→ How to complete this task: Your answer must consist only of the lines from the start of the entries through the line that holds "amelyek segíthetnek jobban", copied exactly, with no pictures.

→ Study material:
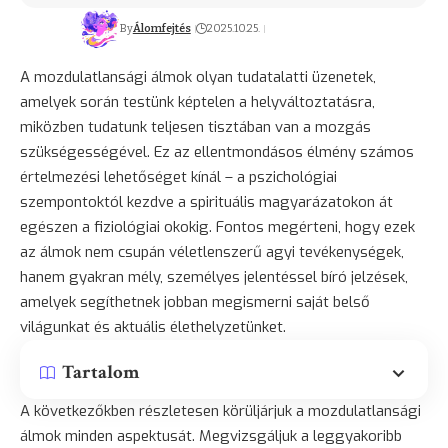
By
Álomfejtés
2025.10.25.
A mozdulatlansági álmok olyan tudatalatti üzenetek,
amelyek során testünk képtelen a helyváltoztatásra,
miközben tudatunk teljesen tisztában van a mozgás
szükségességével. Ez az ellentmondásos élmény számos
értelmezési lehetőséget kínál – a pszichológiai
szempontoktól kezdve a spirituális magyarázatokon át
egészen a fiziológiai okokig. Fontos megérteni, hogy ezek
az álmok nem csupán véletlenszerű agyi tevékenységek,
hanem gyakran mély, személyes jelentéssel bíró jelzések,
amelyek segíthetnek jobban megismerni saját belső
világunkat és aktuális élethelyzetünket.
Tartalom
A következőkben részletesen körüljárjuk a mozdulatlansági
álmok minden aspektusát. Megvizsgáljuk a leggyakoribb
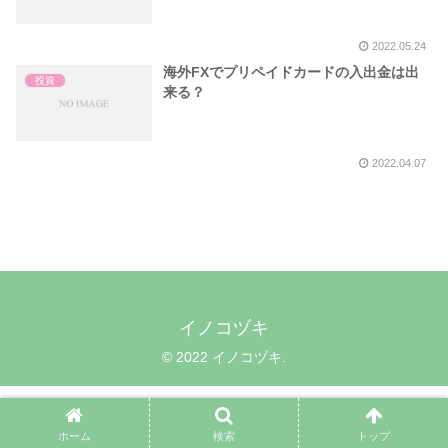
2022.05.24
海外FXでプリペイドカードの入出金は出
投資
来る？
2022.04.07
イノコヅキ
© 2022 イノコヅキ.
ホーム
検索
トップ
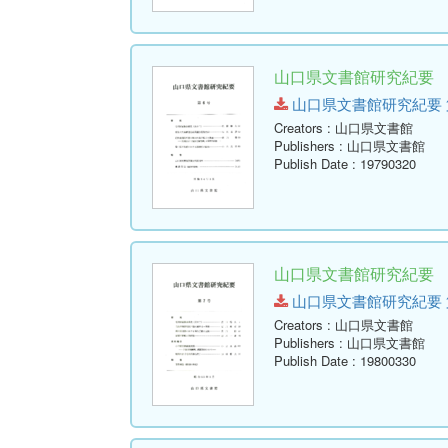
山口県文書館研究紀要 第
山口県文書館研究紀要 第6号.p
Creators
: 山口県文書館
Publishers
: 山口県文書館
Publish Date
: 19790320
山口県文書館研究紀要 第
山口県文書館研究紀要 第7号.p
Creators
: 山口県文書館
Publishers
: 山口県文書館
Publish Date
: 19800330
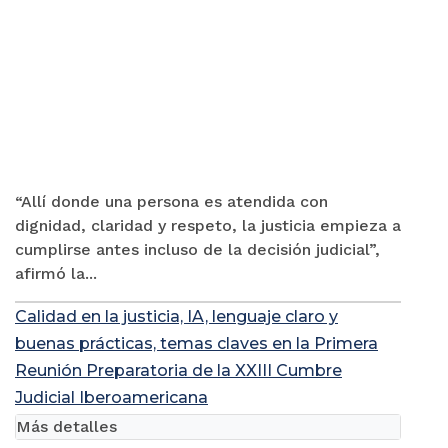
“Allí donde una persona es atendida con
dignidad, claridad y respeto, la justicia empieza a
cumplirse antes incluso de la decisión judicial”,
afirmó la...
Calidad en la justicia, IA, lenguaje claro y
buenas prácticas, temas claves en la Primera
Reunión Preparatoria de la XXIII Cumbre
Judicial Iberoamericana
Más detalles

→ Response:
By
Álomfejtés
2025.10.25.
A mozdulatlansági álmok olyan tudatalatti üzenetek,
amelyek során testünk képtelen a helyváltoztatásra,
miközben tudatunk teljesen tisztában van a mozgás
szükségességével. Ez az ellentmondásos élmény számos
értelmezési lehetőséget kínál – a pszichológiai
szempontoktól kezdve a spirituális magyarázatokon át
egészen a fiziológiai okokig. Fontos megérteni, hogy ezek
az álmok nem csupán véletlenszerű agyi tevékenységek,
hanem gyakran mély, személyes jelentéssel bíró jelzések,
amelyek segíthetnek jobban megismerni saját belső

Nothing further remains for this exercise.